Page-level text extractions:
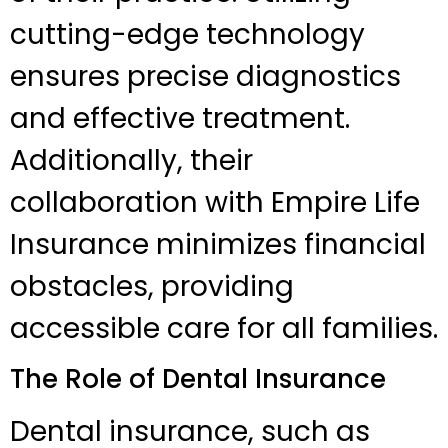
cutting-edge technology
ensures precise diagnostics
and effective treatment.
Additionally, their
collaboration with Empire Life
Insurance minimizes financial
obstacles, providing
accessible care for all families.
The Role of Dental Insurance
Dental insurance, such as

- Try it
Transcribe all the records above word for word, without their images.

- Answer to this exercise
cutting-edge technology
ensures precise diagnostics
and effective treatment.
Additionally, their
collaboration with Empire Life
Insurance minimizes financial
obstacles, providing
accessible care for all families.
The Role of Dental Insurance
Dental insurance, such as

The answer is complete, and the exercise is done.